- _Task_
Go through the data and copy each line that holds "gravy".

(Collected data)
*****

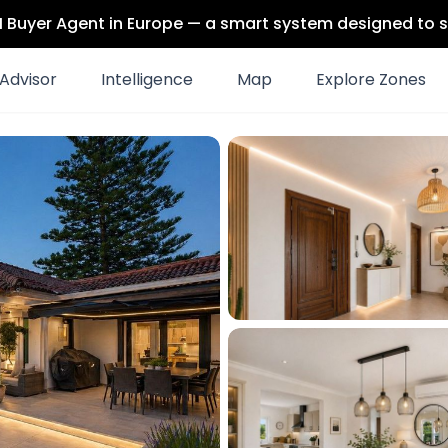
 AI Buyer Agent in Europe — a smart system designed to s
Advisor
Intelligence
Map
Explore Zones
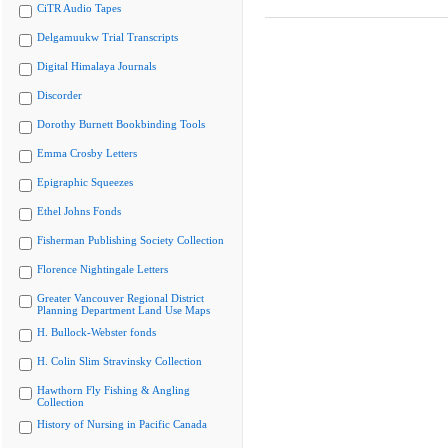
CiTR Audio Tapes
Delgamuukw Trial Transcripts
Digital Himalaya Journals
Discorder
Dorothy Burnett Bookbinding Tools
Emma Crosby Letters
Epigraphic Squeezes
Ethel Johns Fonds
Fisherman Publishing Society Collection
Florence Nightingale Letters
Greater Vancouver Regional District
Planning Department Land Use Maps
H. Bullock-Webster fonds
H. Colin Slim Stravinsky Collection
Hawthorn Fly Fishing & Angling
Collection
History of Nursing in Pacific Canada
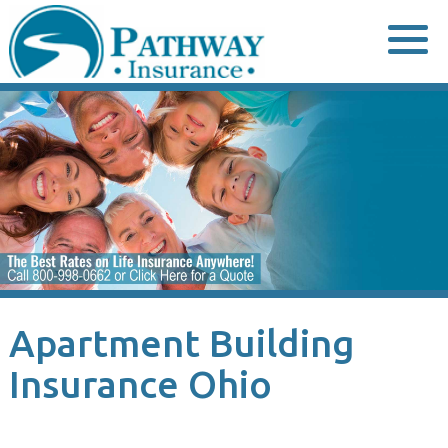
Skip
to
content
Apartment Building
Insurance Ohio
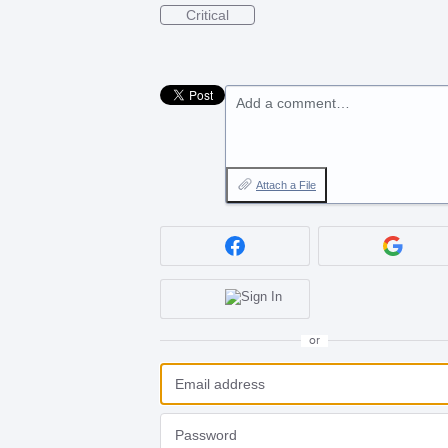
Critical
Add a comment…
Attach a File
or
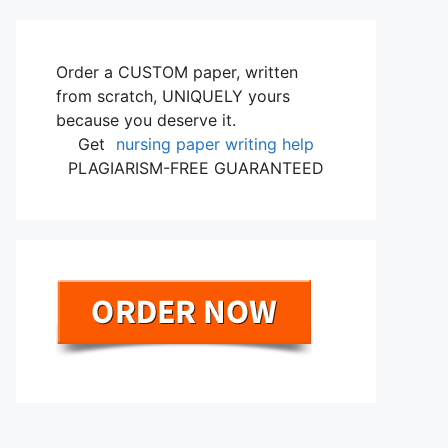
Order a CUSTOM paper, written
from scratch, UNIQUELY yours
because you deserve it.
Get
nursing paper writing help
PLAGIARISM-FREE GUARANTEED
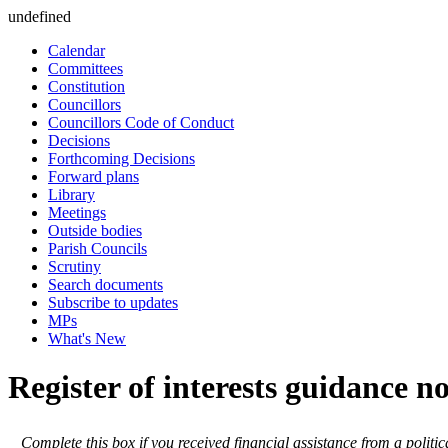
undefined
Calendar
Committees
Constitution
Councillors
Councillors Code of Conduct
Decisions
Forthcoming Decisions
Forward plans
Library
Meetings
Outside bodies
Parish Councils
Scrutiny
Search documents
Subscribe to updates
MPs
What's New
Register of interests guidance n
Complete this box if you received financial assistance from a politic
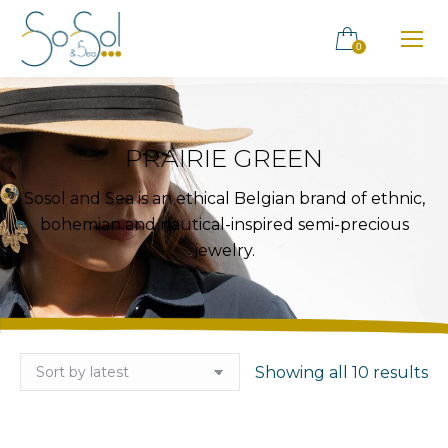
0
PRAIRIE GREEN
Sosol and Sea is an ethical Belgian brand of ethnic,
bohemian and nautical-inspired semi-precious
jewelry.
So
Showing all 10 results
by
la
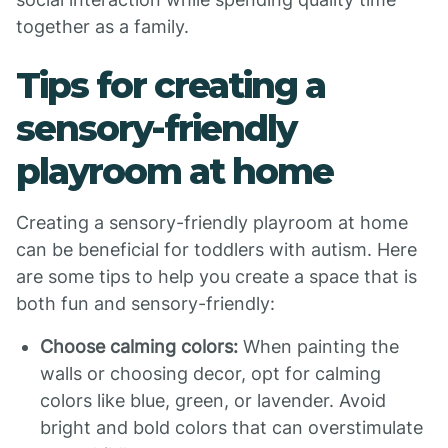
together as a family.
Tips for creating a
sensory-friendly
playroom at home
Creating a sensory-friendly playroom at home
can be beneficial for toddlers with autism. Here
are some tips to help you create a space that is
both fun and sensory-friendly:
Choose calming colors:
When painting the
walls or choosing decor, opt for calming
colors like blue, green, or lavender. Avoid
bright and bold colors that can overstimulate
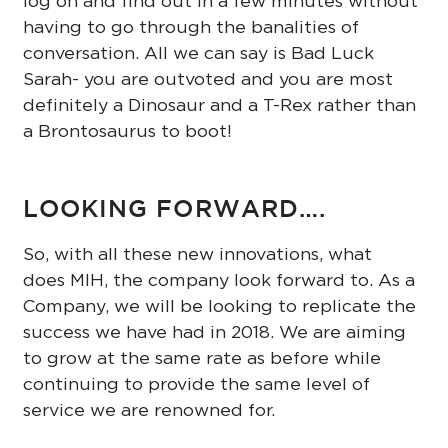
log on and find out in a few minutes without
having to go through the banalities of
conversation. All we can say is Bad Luck
Sarah- you are outvoted and you are most
definitely a Dinosaur and a T-Rex rather than
a Brontosaurus to boot!
LOOKING FORWARD….
So, with all these new innovations, what
does MIH, the company look forward to. As a
Company, we will be looking to replicate the
success we have had in 2018. We are aiming
to grow at the same rate as before while
continuing to provide the same level of
service we are renowned for.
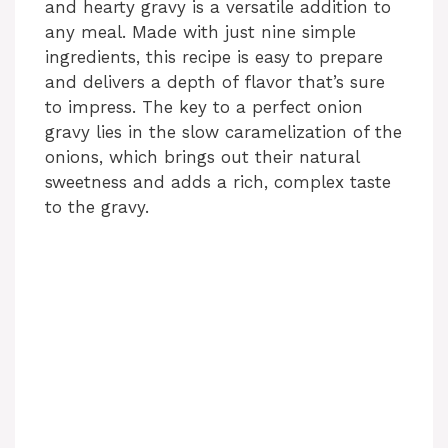
and hearty gravy is a versatile addition to
any meal. Made with just nine simple
ingredients, this recipe is easy to prepare
and delivers a depth of flavor that’s sure
to impress. The key to a perfect onion
gravy lies in the slow caramelization of the
onions, which brings out their natural
sweetness and adds a rich, complex taste
to the gravy.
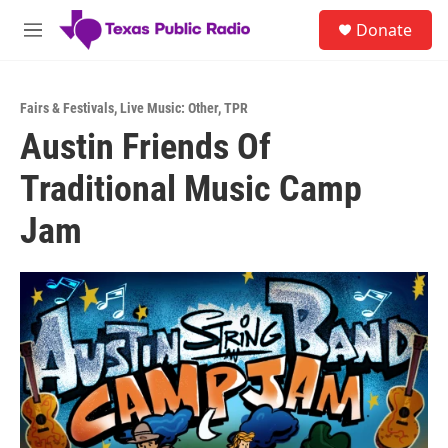
Skip to main content
S
Donate
e
M
a
e
r
n
c
u
h
Fairs & Festivals
,
Live Music: Other
,
TPR
Austin Friends Of
u
e
Traditional Music Camp
r
y
Jam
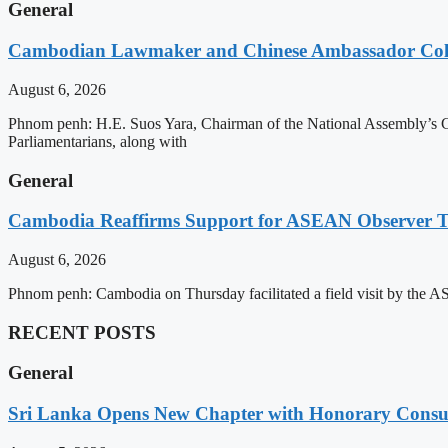
General
Cambodian Lawmaker and Chinese Ambassador Coll
August 6, 2026
Phnom penh: H.E. Suos Yara, Chairman of the National Assembly’s C
Parliamentarians, along with
General
Cambodia Reaffirms Support for ASEAN Observer Tea
August 6, 2026
Phnom penh: Cambodia on Thursday facilitated a field visit by the 
RECENT POSTS
General
Sri Lanka Opens New Chapter with Honorary Consu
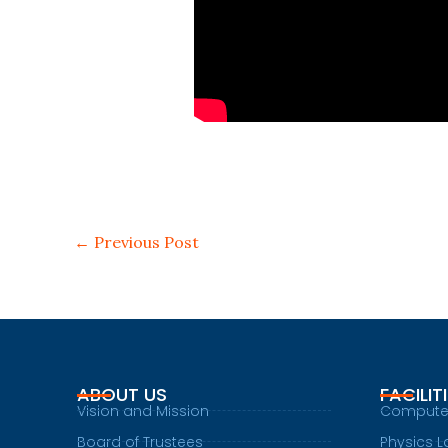
←
Previous Post
ABOUT US
FACILIT
Vision and Mission
Compute
Board of Trustees
Physics L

*****

- _Written solution_
and hearty gravy is a versatile addition to
gravy lies in the slow caramelization of the
to the gravy.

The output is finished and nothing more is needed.